→ **EXERCISE INSTRUCTIONS**:
Include no pictures. Output exactly the lines from the one that contains "OBJAVI KOMEN" through the final line of the entries.

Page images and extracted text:

______________________________

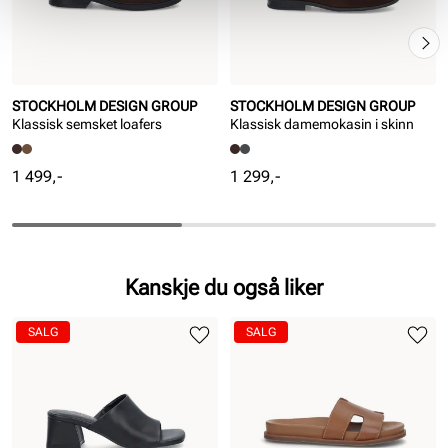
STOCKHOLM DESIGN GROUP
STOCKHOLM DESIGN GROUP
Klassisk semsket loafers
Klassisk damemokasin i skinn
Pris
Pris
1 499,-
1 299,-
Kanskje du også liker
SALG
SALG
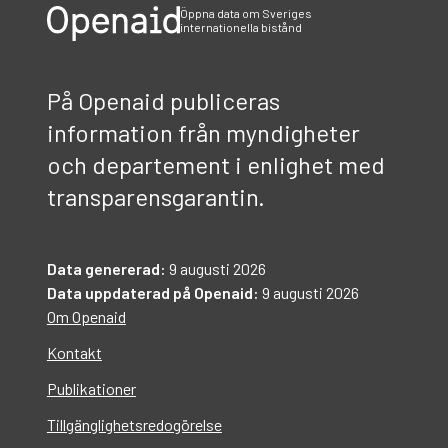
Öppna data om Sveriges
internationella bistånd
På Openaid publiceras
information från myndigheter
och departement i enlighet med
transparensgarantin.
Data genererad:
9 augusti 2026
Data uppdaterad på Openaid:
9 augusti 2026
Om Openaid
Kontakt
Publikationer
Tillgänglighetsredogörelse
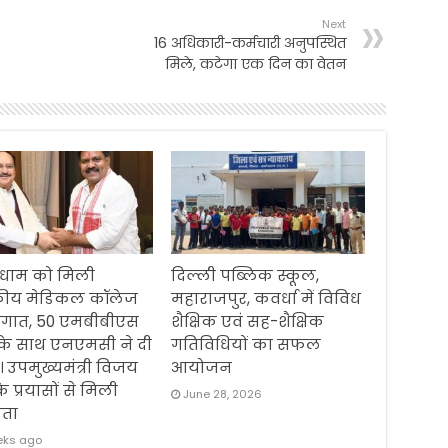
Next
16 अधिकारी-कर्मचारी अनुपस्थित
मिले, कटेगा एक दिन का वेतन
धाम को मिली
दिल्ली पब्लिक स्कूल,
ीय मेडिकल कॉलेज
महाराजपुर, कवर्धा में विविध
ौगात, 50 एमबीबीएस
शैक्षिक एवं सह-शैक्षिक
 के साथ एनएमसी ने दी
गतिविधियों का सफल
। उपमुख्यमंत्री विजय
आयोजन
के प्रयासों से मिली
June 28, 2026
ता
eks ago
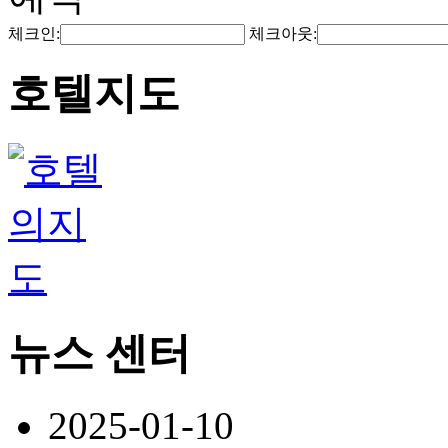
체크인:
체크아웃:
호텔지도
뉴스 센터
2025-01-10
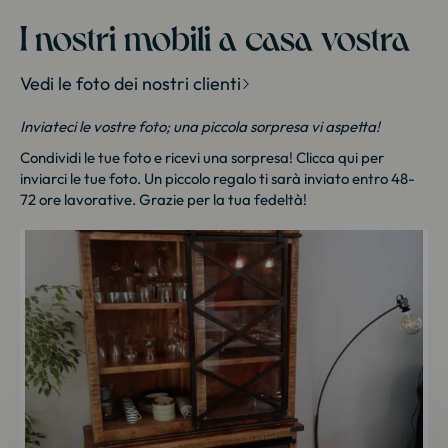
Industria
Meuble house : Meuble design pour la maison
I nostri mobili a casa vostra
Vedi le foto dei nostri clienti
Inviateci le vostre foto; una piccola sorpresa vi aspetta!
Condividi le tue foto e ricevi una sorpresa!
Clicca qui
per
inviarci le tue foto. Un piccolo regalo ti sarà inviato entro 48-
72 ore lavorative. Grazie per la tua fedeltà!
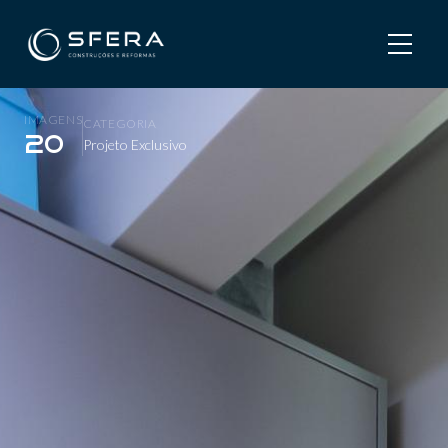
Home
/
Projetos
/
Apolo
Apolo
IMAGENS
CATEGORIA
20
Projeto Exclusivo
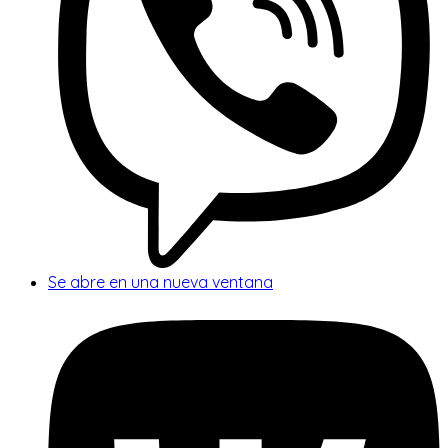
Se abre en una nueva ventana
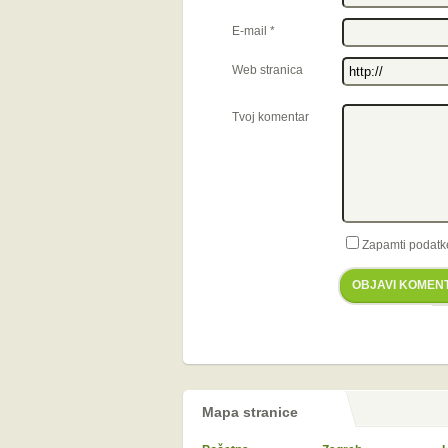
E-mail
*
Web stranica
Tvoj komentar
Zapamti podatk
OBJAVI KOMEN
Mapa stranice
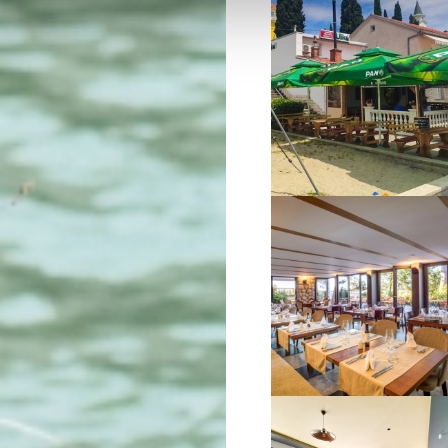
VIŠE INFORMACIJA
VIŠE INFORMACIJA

______________________________

→ **ANSWER AREA**:
OBJAVI KOMEN
Mapa stranice
VIŠE INFORMACIJA
VIŠE INFORMACIJA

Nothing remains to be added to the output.